Europe 1 with AFP // Photo credit: MARKUS SCHOLZ / DPA / DPA PICTURE-ALLIANCE 5:55 p.m., March 1, 2024

Discussions on senior employment and career paths remained at a standstill this Friday, the unions announced.

“A session which was very complicated” according to Yvan Ricordeau (CFDT), with the employers refusing to accept key demands from the unions. 

Discussions on senior employment and career paths remained at a standstill on Friday, with employers refusing to accept key demands from the unions, we learned from their negotiators.

“The negotiation is still hanging on, but by a thread”, indicated Yvan Ricordeau (CFDT), at the end of a “session which was very complicated”, in particular because of the repeated rejection of the Universal Time Savings Account (Cetu) by Medef and CPME.

“We propose something, they explain to us that we could do without it”

“This day has clearly buried Cetu,” said the representative of the CFE-CGC executives union Jean-François Foucard.

The CFDT recalled that the system it is proposing, which would guarantee all employees the right to save leave and transfer it from one company to another, is part of the guidance document given by the government to the social partners. .

For the first union to agree to negotiate a “life at work pact” without Cetu, its management will have to modify the mandate given to its negotiators, explained Yvan Ricordeau.

Medef, for its part, insisted on its idea of ​​senior permanent contracts, which would make it possible to hire older unemployed people with a salary differential compared to their previous position which would be covered by unemployment insurance, the unions reported.

For FO, Michel Beaugas said he did not want “unemployment insurance to pay the employed senior”.

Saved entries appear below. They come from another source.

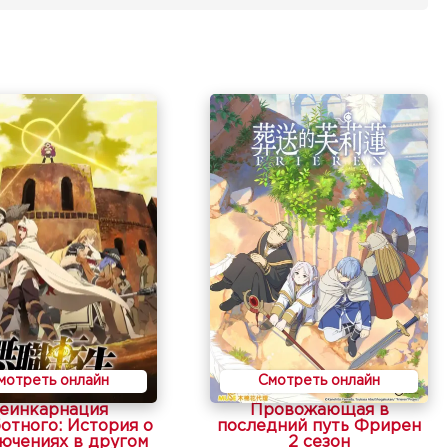
мотреть онлайн
Смотреть онлайн
еинкарнация
Провожающая в
отного: История о
последний путь Фрирен
ючениях в другом
2 сезон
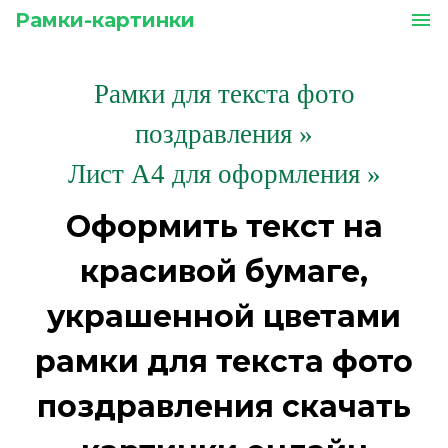
Рамки-картинки
menu
Рамки для текста фото
поздравления
»
Лист А4 для оформления »
Оформить текст на
красивой бумаге,
украшенной цветами
рамки для текста фото
поздравления скачать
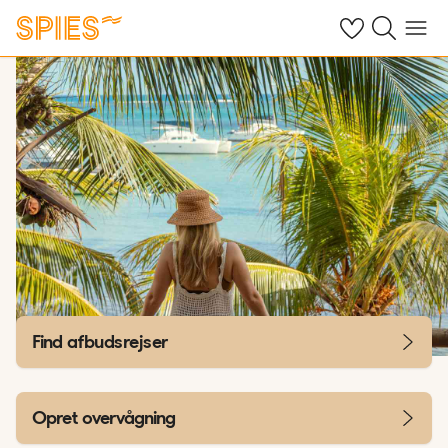
Se dine gemte h
Søg på spies.
Menu
Find afbudsrejser
Opret overvågning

“Today, it will have been a session for nothing,” he judged.

>> READ ALSO - 

Employment of seniors: the harsh reality of long-term unemployment

The CFTC left the session before the end: “Every time we propose something, they (the employers) explain to us that we could do without it,” lamented its negotiator Éric Courpotin.

“We are not closing the door,” he added.

The CGT insisted on its desire to continue to negotiate in order to “do the maximum to obtain new rights for employees”, through its negotiator Sandrine Mourey.

She added that the negotiations are taking place in a "context which does not allow negotiations in a calm manner", the executive having repeatedly expressed its desire to further tighten the conditions of compensation for the unemployed.

The leaders of the union confederations and employers' organizations met by videoconference on Friday afternoon to discuss the blocking points in the discussions, we learned from the negotiators.

Three meetings are still scheduled with the aim of concluding at the end of March.